* **Given records**:
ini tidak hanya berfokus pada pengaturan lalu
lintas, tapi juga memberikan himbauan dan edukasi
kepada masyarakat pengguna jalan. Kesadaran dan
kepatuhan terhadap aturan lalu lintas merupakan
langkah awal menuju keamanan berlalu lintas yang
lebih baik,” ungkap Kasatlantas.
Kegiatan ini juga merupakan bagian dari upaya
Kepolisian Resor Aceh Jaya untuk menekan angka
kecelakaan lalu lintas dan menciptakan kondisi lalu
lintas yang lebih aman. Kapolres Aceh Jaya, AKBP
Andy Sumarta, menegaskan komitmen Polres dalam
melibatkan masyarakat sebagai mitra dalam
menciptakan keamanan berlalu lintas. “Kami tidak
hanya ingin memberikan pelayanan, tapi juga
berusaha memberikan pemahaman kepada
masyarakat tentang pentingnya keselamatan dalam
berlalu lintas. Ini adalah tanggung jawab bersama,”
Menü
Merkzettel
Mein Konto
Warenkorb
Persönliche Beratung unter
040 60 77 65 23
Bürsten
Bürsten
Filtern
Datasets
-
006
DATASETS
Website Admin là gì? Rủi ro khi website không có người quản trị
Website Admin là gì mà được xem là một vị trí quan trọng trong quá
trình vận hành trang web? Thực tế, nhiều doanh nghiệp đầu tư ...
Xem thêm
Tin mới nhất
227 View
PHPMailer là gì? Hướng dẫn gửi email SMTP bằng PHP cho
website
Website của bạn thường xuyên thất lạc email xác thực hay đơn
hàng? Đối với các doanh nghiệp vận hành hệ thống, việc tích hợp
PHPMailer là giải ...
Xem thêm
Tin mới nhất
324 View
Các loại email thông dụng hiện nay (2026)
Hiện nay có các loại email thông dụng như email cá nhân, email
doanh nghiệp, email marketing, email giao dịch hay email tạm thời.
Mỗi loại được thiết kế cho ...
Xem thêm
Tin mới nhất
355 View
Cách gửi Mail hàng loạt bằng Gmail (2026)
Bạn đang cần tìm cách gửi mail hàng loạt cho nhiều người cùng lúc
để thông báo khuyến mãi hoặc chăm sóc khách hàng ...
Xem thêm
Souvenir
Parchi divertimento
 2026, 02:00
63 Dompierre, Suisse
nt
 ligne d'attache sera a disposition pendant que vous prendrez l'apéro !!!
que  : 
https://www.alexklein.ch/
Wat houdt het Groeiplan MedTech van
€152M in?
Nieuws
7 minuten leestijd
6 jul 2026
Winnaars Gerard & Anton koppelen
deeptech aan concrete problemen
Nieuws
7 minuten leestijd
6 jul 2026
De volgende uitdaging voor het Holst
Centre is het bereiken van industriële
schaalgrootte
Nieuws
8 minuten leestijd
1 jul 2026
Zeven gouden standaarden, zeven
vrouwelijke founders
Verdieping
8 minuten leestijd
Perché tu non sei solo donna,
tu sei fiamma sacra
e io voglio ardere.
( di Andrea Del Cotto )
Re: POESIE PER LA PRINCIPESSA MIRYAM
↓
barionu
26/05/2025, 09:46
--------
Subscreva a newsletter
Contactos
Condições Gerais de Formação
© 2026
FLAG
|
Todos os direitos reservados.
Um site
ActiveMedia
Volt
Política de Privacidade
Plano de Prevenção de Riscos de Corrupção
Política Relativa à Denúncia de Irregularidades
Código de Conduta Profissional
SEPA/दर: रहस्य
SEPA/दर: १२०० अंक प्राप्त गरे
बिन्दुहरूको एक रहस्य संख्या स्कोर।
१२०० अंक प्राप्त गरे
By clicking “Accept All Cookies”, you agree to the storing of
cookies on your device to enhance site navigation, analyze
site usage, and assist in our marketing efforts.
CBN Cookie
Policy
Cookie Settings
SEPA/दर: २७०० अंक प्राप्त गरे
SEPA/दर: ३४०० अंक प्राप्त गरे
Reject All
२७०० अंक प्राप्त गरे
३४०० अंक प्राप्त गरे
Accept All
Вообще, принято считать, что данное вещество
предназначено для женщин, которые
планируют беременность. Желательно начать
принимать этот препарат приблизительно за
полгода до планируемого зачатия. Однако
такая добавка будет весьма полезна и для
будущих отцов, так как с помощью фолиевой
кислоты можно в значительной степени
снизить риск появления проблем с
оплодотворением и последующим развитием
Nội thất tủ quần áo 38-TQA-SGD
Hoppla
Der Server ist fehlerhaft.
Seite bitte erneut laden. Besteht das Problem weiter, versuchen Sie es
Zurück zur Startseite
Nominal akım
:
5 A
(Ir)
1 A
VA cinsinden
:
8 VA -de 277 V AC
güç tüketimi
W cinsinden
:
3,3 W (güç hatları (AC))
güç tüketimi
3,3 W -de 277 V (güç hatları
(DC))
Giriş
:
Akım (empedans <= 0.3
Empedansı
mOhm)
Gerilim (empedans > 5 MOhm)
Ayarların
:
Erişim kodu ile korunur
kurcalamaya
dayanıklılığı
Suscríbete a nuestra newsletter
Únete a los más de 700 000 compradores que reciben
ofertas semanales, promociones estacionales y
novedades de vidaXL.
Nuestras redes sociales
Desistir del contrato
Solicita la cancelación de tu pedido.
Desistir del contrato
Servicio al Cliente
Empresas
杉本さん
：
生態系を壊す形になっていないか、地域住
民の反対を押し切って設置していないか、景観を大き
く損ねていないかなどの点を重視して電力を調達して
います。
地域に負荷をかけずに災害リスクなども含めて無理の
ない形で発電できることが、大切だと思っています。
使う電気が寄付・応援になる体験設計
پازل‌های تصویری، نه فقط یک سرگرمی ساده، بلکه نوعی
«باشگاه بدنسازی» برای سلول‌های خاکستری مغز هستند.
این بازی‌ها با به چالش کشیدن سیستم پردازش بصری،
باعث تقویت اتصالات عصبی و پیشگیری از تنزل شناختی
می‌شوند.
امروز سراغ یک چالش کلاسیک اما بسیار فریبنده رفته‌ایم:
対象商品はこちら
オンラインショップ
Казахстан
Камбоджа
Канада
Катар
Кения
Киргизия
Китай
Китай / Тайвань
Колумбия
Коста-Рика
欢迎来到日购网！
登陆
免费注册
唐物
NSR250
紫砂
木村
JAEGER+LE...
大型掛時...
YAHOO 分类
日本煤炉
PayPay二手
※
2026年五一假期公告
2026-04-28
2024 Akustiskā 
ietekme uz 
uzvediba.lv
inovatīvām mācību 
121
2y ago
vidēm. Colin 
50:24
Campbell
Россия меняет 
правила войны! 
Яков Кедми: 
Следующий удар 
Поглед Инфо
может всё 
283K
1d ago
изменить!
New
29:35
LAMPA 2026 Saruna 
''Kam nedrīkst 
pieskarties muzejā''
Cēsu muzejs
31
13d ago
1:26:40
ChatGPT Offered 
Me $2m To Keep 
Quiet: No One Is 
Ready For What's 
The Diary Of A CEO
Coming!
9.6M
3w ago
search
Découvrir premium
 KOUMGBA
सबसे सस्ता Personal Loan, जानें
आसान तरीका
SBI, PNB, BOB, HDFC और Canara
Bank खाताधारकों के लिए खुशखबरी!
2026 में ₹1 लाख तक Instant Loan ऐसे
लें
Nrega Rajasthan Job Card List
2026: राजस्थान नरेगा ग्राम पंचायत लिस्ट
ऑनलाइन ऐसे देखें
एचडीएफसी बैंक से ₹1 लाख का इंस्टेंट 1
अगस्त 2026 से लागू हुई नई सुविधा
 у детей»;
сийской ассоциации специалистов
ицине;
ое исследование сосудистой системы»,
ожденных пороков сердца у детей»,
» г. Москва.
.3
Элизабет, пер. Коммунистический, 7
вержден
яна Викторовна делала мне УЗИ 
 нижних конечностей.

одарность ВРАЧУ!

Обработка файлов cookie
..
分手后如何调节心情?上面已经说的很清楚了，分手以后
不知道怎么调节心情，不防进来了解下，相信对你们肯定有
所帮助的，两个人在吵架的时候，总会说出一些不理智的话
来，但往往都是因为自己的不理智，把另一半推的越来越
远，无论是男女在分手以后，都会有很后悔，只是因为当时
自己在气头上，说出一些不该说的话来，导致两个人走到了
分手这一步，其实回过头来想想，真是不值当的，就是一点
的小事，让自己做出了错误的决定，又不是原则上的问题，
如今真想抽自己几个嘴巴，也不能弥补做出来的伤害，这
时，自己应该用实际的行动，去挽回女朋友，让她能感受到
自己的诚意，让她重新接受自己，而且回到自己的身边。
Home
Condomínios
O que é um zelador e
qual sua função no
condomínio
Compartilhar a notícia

* **Exercise directions**: Filter the lines above so that only those with the string "kepada" remain, then copy them.

* **Your response**:
kepada masyarakat pengguna jalan. Kesadaran dan
berusaha memberikan pemahaman kepada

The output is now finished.